Sanine himself hardly appeals to our novel readers, for whom a golf-stick and a motor-car are symbols of the true hero. In a word, he is real flesh and blood. He goes as mysteriously as he came. The novel that followed, Breaking Point, is a lugubrious orgy of death and erotic madness, a symphony of suicide and love and the disgust of life. Artzibaschev is now in English garb. Thus far Sanine is his masterpiece.
V
ARNOLD SCHOENBERG
I
Two decades ago, more or less, John M. Robertson published several volumes chiefly concerned with the gentle art of criticism. Mr. Robertson introduced to the English-reading world the critical theories of Emile Hennequin, whose essays on Poe, Dostoïevsky, and Turgenieff may be remembered. It is a cardinal doctrine of Hennequin and Robertson that, as the personal element plays the chief rôle in everything the critic writes, he himself should be the first to submit to a grilling; in a word, to be put through his paces and tell us in advance of his likes and dislikes, his prejudices and passions. Naturally, it doesn't take long to discover the particular bias of a critic's mind. He writes himself down whenever he puts pen to paper.

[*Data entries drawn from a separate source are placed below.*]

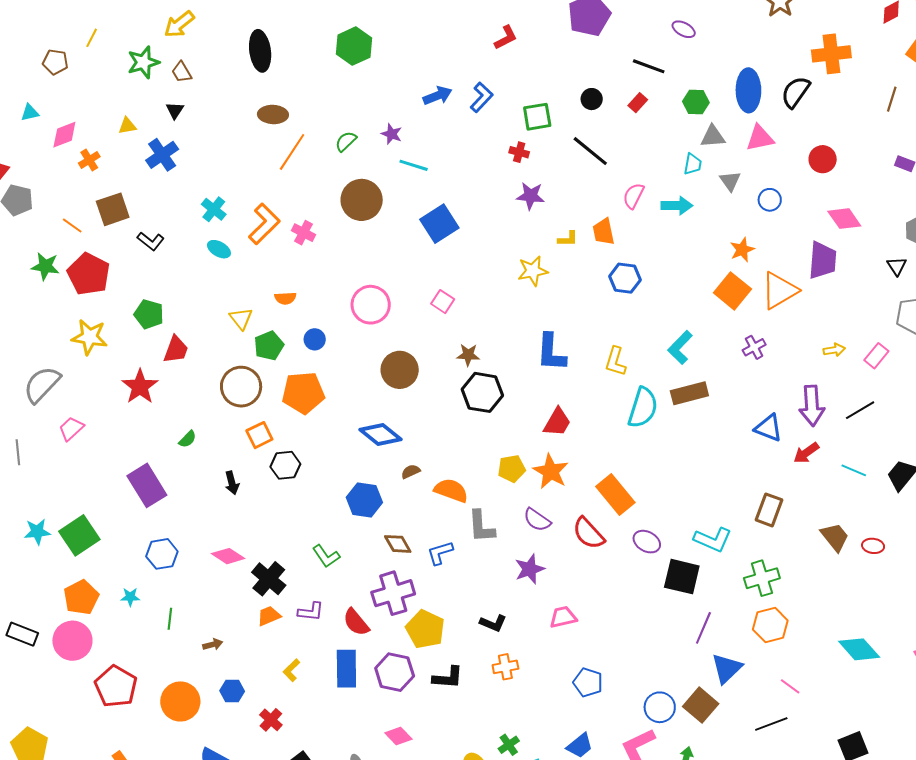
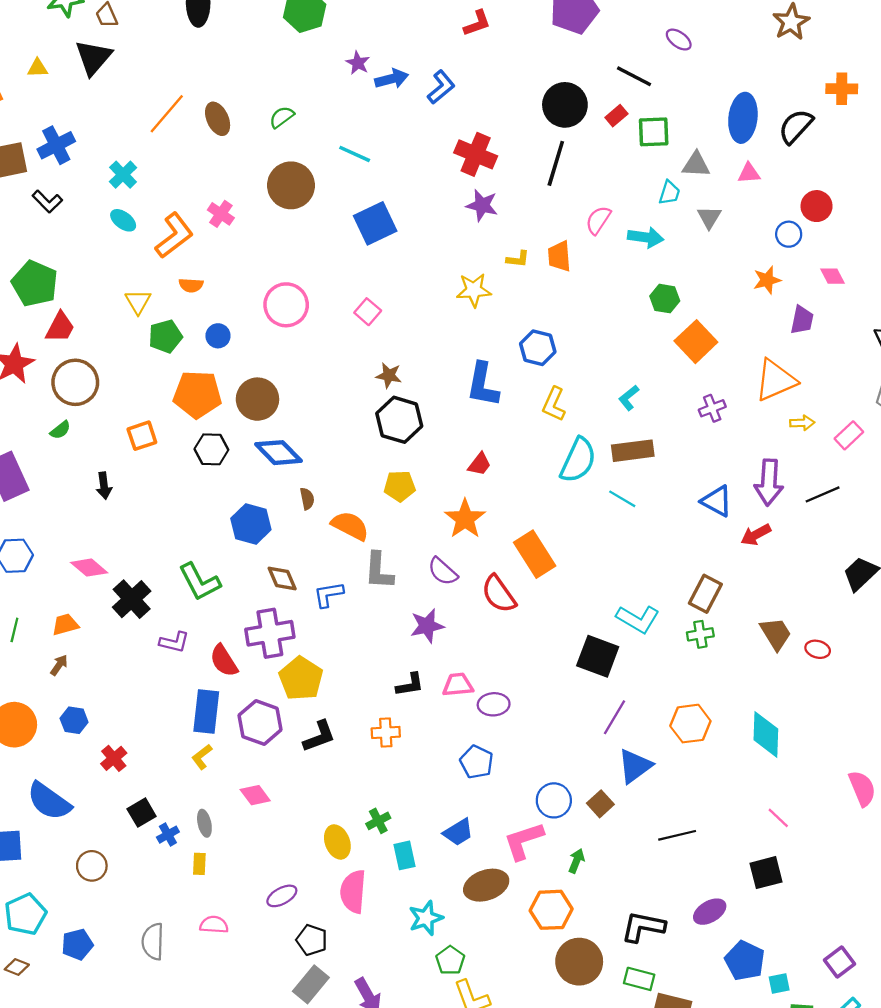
orange cross: (831, 54) -> (842, 89), size x0.7
black circle: (592, 99) -> (565, 105), size x1.8
green hexagon: (696, 102) -> (665, 299), moved
black triangle: (175, 110) -> (93, 58), size x1.8
brown ellipse: (273, 114) -> (218, 119), moved, turned 56
green square: (537, 117) -> (654, 132), moved
purple star: (392, 134) -> (358, 63), moved
pink triangle: (760, 138) -> (749, 173), size x0.7
black line: (590, 151) -> (556, 163), turned 60
orange line: (292, 152) -> (167, 114), moved
red cross: (519, 152) -> (476, 154), size x1.8
blue cross: (162, 155) -> (56, 145), moved
blue circle: (770, 200) -> (789, 234), moved
pink diamond: (844, 219) -> (832, 276), size x0.7
orange L-shape: (264, 224) -> (174, 236), moved
orange star: (742, 250) -> (767, 280), moved
purple trapezoid: (823, 260) -> (802, 320), size x0.7
blue hexagon: (625, 278) -> (538, 348), moved
orange triangle: (779, 291) -> (775, 380), moved
green pentagon: (149, 314) -> (35, 284), size x1.4
cyan L-shape: (680, 348) -> (629, 398), size x0.7
brown circle: (400, 370) -> (257, 399), moved
brown circle: (241, 387) -> (75, 382), moved
red trapezoid: (557, 422) -> (479, 464), size x0.7
black hexagon: (285, 465) -> (211, 449), moved
yellow pentagon: (512, 469) -> (400, 486), moved
cyan line: (854, 470) -> (622, 499), moved
brown semicircle: (411, 472) -> (307, 499), turned 96
purple ellipse: (647, 542) -> (494, 704), moved, turned -40
green L-shape: (326, 556) -> (200, 582), size x1.4
green cross: (762, 578) -> (700, 634), moved, size x0.7
orange trapezoid: (269, 616) -> (65, 625), moved
black L-shape: (493, 623) -> (410, 685), moved, turned -40
brown arrow: (213, 645) -> (59, 665), turned -48
cyan diamond: (859, 649) -> (766, 734), moved, turned 36
yellow L-shape: (291, 670) -> (202, 757), moved
black L-shape: (448, 678) -> (319, 736), turned -32
pink line: (790, 686) -> (778, 818), moved
brown square: (701, 705) -> (600, 804), size x0.7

For instance, there is the historic duel between Anatole France, a free-lance among critics, and Ferdinand Brunetière, intrenched behind the bastions of tradition, not to mention the Revue des Deux Mondes. That discussion, while amusing, was so much threshing of academic straw. M. France disclaimed all authority—he, most erudite among critics; M. Brunetière praised impersonality in criticism—he, the most personal among writers—not a pleasing or expansive personality, be it understood; but, narrow as he was, his personality shone out from every page.